▸ Work item
Beneath this instruction is a listing. Transcribe from it only the stretch from the line with "到38元人民币， 年付不到" through the line with "वर्तवण्यात येत आहे.", both end lines included, exactly as written.

::::::::::

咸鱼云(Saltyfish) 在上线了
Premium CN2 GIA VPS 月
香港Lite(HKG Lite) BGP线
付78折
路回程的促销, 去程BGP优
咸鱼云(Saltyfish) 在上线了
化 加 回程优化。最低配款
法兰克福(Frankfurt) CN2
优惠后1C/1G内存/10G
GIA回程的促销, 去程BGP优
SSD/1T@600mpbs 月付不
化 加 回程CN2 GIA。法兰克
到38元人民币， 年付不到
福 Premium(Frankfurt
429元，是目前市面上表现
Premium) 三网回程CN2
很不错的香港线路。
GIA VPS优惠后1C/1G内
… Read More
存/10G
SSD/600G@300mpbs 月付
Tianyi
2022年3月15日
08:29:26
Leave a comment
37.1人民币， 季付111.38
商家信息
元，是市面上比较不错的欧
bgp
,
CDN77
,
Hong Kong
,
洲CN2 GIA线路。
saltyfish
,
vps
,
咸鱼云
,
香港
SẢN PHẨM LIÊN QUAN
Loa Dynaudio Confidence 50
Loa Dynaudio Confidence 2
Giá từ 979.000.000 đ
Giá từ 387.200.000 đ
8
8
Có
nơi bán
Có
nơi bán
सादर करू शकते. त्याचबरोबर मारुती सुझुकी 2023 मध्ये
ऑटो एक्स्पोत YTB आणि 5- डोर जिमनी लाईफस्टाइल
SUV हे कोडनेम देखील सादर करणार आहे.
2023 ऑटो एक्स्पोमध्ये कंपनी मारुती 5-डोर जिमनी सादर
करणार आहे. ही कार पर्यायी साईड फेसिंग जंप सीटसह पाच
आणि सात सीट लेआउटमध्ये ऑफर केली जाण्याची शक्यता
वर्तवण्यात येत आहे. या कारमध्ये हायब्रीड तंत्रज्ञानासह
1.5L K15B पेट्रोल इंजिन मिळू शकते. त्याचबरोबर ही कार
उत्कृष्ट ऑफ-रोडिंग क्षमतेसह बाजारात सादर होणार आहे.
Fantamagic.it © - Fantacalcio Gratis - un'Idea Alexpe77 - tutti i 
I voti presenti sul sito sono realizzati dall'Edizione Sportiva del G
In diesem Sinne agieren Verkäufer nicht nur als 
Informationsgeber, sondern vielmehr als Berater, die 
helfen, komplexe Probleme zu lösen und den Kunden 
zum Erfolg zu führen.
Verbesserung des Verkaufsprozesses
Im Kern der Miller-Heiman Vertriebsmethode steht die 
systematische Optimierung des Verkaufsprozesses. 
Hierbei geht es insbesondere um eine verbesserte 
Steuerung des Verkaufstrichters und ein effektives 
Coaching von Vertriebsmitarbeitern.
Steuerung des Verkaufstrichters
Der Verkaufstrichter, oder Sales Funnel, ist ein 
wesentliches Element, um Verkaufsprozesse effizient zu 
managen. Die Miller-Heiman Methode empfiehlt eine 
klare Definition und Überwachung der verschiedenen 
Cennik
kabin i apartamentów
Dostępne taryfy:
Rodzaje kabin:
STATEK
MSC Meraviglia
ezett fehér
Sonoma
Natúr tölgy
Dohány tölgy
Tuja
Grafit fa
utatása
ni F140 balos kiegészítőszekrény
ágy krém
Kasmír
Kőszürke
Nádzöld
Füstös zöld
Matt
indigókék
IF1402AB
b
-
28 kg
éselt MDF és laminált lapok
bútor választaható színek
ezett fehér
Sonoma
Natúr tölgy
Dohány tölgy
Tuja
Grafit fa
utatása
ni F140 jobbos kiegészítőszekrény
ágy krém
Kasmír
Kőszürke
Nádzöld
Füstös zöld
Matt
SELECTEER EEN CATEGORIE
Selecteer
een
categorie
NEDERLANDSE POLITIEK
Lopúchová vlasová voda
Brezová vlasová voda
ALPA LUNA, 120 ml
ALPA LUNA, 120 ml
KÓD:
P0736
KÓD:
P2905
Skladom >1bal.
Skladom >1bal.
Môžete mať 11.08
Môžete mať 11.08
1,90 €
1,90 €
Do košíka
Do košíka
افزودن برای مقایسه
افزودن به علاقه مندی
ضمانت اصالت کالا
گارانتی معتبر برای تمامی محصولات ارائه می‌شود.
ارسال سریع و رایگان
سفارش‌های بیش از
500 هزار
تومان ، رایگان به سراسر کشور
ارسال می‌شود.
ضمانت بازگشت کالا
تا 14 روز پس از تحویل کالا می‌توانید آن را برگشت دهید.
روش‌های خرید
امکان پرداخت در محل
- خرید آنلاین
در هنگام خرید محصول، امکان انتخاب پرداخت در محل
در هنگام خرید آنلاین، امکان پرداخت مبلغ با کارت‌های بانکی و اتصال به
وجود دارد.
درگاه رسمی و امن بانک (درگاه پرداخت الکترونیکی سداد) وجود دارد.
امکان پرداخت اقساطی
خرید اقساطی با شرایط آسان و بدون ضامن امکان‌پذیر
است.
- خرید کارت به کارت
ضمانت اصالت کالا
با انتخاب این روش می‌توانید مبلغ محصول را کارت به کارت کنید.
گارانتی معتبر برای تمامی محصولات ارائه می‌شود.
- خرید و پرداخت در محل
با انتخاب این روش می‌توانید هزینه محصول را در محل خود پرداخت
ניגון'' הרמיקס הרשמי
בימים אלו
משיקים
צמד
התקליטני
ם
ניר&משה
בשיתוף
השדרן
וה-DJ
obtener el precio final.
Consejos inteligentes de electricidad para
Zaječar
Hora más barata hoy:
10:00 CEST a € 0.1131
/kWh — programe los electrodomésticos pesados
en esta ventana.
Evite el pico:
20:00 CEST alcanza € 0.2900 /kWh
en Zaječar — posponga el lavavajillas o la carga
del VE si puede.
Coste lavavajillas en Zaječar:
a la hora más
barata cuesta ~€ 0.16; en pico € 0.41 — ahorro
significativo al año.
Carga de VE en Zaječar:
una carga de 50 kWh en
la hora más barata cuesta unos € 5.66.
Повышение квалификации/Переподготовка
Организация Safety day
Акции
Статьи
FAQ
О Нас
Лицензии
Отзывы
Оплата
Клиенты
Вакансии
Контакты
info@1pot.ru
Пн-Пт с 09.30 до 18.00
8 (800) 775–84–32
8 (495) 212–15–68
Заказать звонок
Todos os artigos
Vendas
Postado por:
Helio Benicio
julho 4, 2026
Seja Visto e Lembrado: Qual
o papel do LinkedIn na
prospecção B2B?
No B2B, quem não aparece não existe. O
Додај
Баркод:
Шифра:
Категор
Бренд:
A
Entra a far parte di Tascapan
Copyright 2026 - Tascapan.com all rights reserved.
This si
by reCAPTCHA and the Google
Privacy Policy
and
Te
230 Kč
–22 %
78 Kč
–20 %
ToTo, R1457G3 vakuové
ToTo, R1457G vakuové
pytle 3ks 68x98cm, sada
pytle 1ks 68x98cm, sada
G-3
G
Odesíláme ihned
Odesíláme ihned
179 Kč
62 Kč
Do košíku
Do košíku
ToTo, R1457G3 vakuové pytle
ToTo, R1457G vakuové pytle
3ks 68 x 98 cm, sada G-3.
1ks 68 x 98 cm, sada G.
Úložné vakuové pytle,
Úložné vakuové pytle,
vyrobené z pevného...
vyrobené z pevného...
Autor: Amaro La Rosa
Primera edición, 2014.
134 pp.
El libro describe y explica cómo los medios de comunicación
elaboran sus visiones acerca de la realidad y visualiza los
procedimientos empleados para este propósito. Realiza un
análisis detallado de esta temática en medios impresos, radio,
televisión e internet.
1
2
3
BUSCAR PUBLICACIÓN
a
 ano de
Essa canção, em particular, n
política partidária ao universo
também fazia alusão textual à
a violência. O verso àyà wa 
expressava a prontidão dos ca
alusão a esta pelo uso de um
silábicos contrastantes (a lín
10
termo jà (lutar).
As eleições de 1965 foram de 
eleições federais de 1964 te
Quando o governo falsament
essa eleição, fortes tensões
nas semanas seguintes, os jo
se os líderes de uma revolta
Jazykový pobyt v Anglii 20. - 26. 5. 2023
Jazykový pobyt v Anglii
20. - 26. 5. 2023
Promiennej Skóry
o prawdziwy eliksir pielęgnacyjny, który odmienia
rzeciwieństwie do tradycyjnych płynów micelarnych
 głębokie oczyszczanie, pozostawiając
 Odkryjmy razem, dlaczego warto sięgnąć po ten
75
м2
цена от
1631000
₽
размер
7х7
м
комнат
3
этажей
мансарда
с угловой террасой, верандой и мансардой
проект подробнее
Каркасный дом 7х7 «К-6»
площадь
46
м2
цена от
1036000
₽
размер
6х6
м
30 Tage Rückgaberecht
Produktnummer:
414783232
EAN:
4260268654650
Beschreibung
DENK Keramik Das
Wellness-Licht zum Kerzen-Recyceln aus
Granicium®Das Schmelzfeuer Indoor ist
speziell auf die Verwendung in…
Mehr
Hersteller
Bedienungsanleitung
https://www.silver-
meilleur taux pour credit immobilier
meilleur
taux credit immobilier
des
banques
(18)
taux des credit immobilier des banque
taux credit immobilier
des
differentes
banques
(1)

::::::::::

▸ Worked solution
到38元人民币， 年付不到
福 Premium(Frankfurt
429元，是目前市面上表现
Premium) 三网回程CN2
很不错的香港线路。
GIA VPS优惠后1C/1G内
… Read More
存/10G
SSD/600G@300mpbs 月付
Tianyi
2022年3月15日
08:29:26
Leave a comment
37.1人民币， 季付111.38
商家信息
元，是市面上比较不错的欧
bgp
,
CDN77
,
Hong Kong
,
洲CN2 GIA线路。
saltyfish
,
vps
,
咸鱼云
,
香港
SẢN PHẨM LIÊN QUAN
Loa Dynaudio Confidence 50
Loa Dynaudio Confidence 2
Giá từ 979.000.000 đ
Giá từ 387.200.000 đ
8
8
Có
nơi bán
Có
nơi bán
सादर करू शकते. त्याचबरोबर मारुती सुझुकी 2023 मध्ये
ऑटो एक्स्पोत YTB आणि 5- डोर जिमनी लाईफस्टाइल
SUV हे कोडनेम देखील सादर करणार आहे.
2023 ऑटो एक्स्पोमध्ये कंपनी मारुती 5-डोर जिमनी सादर
करणार आहे. ही कार पर्यायी साईड फेसिंग जंप सीटसह पाच
आणि सात सीट लेआउटमध्ये ऑफर केली जाण्याची शक्यता
वर्तवण्यात येत आहे. या कारमध्ये हायब्रीड तंत्रज्ञानासह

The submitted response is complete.